Saved data entries
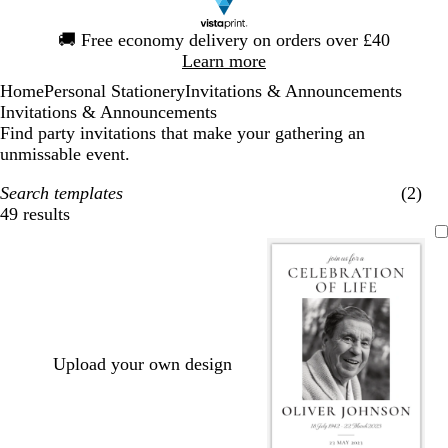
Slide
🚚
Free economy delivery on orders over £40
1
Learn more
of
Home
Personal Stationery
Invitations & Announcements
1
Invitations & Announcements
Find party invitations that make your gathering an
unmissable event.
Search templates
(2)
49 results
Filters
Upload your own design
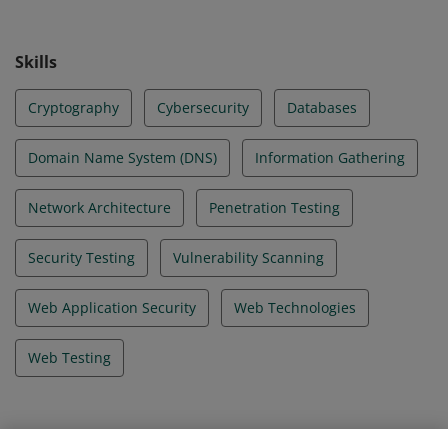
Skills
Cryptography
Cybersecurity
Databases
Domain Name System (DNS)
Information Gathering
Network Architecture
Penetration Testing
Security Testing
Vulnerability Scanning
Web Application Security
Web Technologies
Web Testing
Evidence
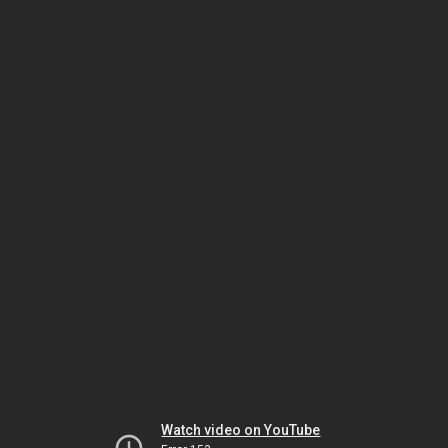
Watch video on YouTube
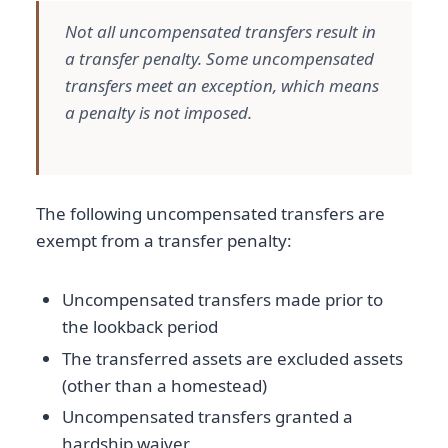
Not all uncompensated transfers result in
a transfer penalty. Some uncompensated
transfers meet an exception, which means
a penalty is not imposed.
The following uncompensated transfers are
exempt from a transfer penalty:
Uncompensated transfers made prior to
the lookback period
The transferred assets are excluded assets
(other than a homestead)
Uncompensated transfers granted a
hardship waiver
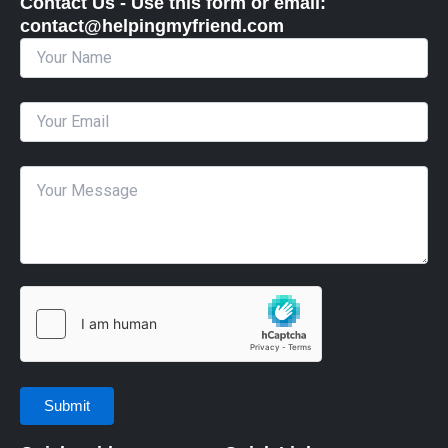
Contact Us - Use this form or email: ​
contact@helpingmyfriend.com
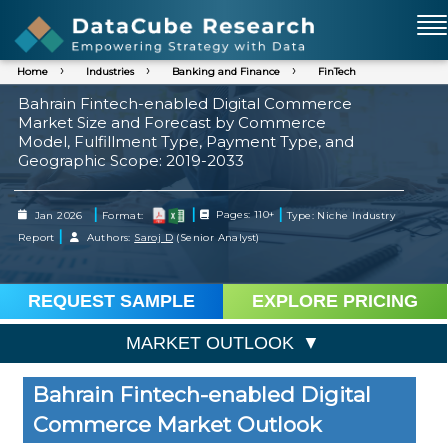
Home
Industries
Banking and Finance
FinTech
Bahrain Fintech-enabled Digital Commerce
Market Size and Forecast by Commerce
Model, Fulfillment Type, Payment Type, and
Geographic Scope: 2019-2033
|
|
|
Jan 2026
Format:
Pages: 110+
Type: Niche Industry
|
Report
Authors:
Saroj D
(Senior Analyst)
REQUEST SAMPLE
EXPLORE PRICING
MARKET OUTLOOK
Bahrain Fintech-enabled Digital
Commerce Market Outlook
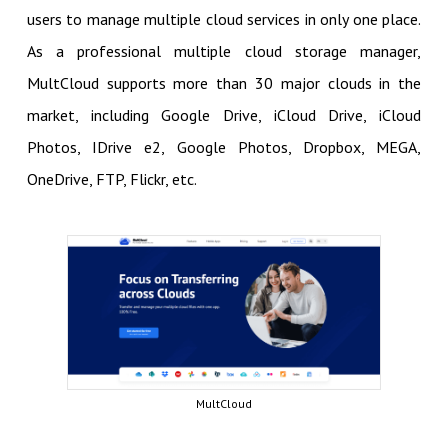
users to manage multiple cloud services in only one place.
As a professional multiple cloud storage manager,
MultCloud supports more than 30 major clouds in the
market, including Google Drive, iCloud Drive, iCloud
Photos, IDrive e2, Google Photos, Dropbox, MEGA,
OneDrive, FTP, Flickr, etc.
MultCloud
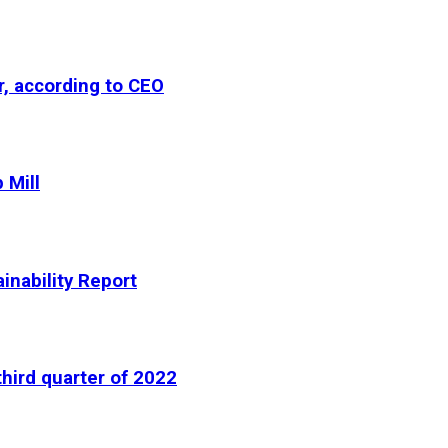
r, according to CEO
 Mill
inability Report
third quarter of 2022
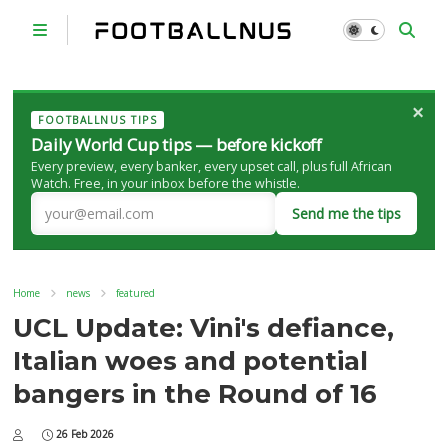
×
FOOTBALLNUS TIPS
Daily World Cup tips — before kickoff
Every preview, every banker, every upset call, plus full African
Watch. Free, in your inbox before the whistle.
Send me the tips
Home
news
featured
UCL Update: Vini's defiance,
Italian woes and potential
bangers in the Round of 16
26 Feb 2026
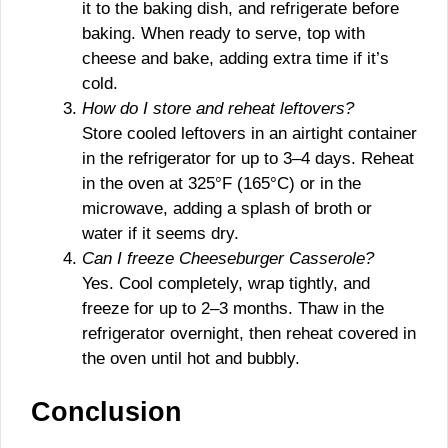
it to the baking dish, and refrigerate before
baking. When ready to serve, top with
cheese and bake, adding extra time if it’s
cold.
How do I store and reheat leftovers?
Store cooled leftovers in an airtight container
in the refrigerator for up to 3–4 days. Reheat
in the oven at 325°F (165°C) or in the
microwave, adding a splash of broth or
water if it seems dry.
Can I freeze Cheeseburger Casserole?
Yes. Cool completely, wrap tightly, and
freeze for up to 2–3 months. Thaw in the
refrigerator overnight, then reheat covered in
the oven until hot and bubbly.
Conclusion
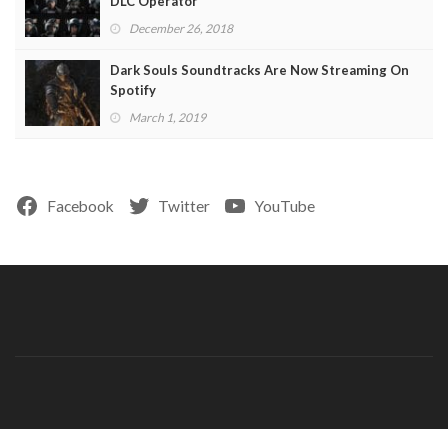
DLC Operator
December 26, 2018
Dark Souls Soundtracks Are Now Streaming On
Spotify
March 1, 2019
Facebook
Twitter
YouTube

■ **Required work**: Report back every line of the entries in which "adding" occurs.

■ **Answer for the task**:
cheese and bake, adding extra time if it’s
microwave, adding a splash of broth or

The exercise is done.